Frömmigkeit und Bildung – die Schulgründerin

Ein Beitrag von Merete Nielsen

Birgitte Gøye Copyright: Wikimedia Commons

Lebensdaten:

1511? - 1574

Unter weiteren Namen bekannt als:

Birgitte Gjøe


Beziehungen

Birgitte Gøye wurde vermutlich 1511 als jüngste Tochter von Mogens Gøye (1480?-1544) und Mette Bydelsbak geboren. Ihr Vater war der reichste und mächtigste Gutsbesitzer Dänemarks, teilweise durch eigene Erbschaft, teilweise durch die Erbschaft seiner Frau und teilweise durch eigenen Ankauf.  Er vertrat den König Christian II (1513-1523) bei dessen Hochzeit in Brüssel 1514 mit der Tochter Kaiser Maximilians, Isabella von Habsburg, auf Dänisch Elisabeth genannt. Er war Oberbefehlshaber der Streitkräfte unter Christian II. Trotz sein schlechtes Verhältnisses zur Beraterin des Königs, Mutter Sigbrit, die ihn als den „König Nordjutlands“ bezeichnete, hielt er länger als viele seiner Standesgenossen Christian II die Treue, bis er dem neuen König, Frederik I, huldigte. Dieser bedankte sich, indem er Mogens Gøye zum Reichshofmeister ernannte, eine Position, die der des späteren Reichskanzlers entsprach. In dieser Position war er mit der Administration als auch mit der Aufsicht der Finanzen des Königreiches betreut. In den 1520ern wurde Mogens Gøye Lutheraner. Sein Kaplan war ein junger Däne namens Peder Thomsen, der 1523 in Wittenberg immatrikuliert gewesen war. Er hat wohl Mogens Gøye und seiner Familie die neue Lehre gepredigt. Niels Hemmingsen lobte Gøye in seiner Leichenpredigt 1574 für Birgitte Gøye als „Beschützer des Wortes Gottes und Beschützer der Diener des Wortes Gottes, als auch Widersacher derer, die damals die reine Evangelische Lehre hier in Dänemark verhindern wollten“ (Wad I, XXIX). Mogens Gøye unterstützte nach Kräften die Königswahl des lutherischen Sohnes von König Frederik I, Herzog Christian, der 1536 als Christian III die Reformation in Dänemark einführte.

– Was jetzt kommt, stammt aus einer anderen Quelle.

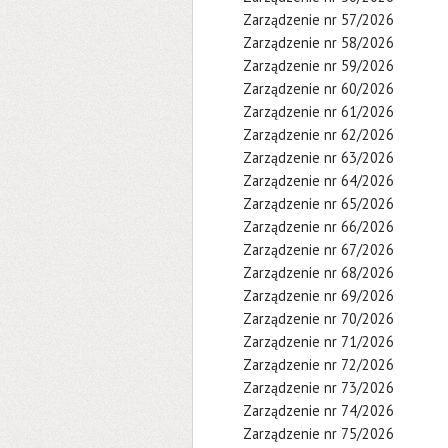
Zarządzenie nr 57/2026
Zarządzenie nr 58/2026
Zarządzenie nr 59/2026
Zarządzenie nr 60/2026
Zarządzenie nr 61/2026
Zarządzenie nr 62/2026
Zarządzenie nr 63/2026
Zarządzenie nr 64/2026
Zarządzenie nr 65/2026
Zarządzenie nr 66/2026
Zarządzenie nr 67/2026
Zarządzenie nr 68/2026
Zarządzenie nr 69/2026
Zarządzenie nr 70/2026
Zarządzenie nr 71/2026
Zarządzenie nr 72/2026
Zarządzenie nr 73/2026
Zarządzenie nr 74/2026
Zarządzenie nr 75/2026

Kurz nach der Geburt von Birgitte starb ihre Mutter. Sie wurde in Ring Kloster erzogen, bis ihr Vater erneut heiratete, dann holte er sie nach Hause. Er war damals königlicher Lehnsmann auf Skanderborg Schloss in Jutland, in dessen Nähe Ring Kloster lag. Eine Nonne wurde als ihre Erzieherin eingestellt. 1525, als Birgitte 14 Jahre alt war, wurde sie mit dem adligen Gutsbesitzer Jesper Daa verlobt. Aus für uns nicht nachvollziehbarem Grund wollte sie ihn nicht heiraten. Ihre Stiefmutter, Margrethe Sture, zwang sie, sich mit der Verlobung abzufinden, aber nach derer Tod 1528 schrieb Birgitte an Jesper Daa, kündigte die Verlobung und schickte sein Verlobungsgeschenk zurück. Sie zog zu einer Schwester, Sophie Gøye, die mit Mogens Bille zu Svanholm auf Seeland verheiratet war. Nach derer Tod 1537 wohnte sie bei einer anderen Schwester, Eline Gøye, verheiratet mit Mauritz Olufsen Krognos. Eline Gøye hatte einen Sohn, Oluf Mauritzen Krognos, der mit Birgitte zeitlebens eng verbunden war.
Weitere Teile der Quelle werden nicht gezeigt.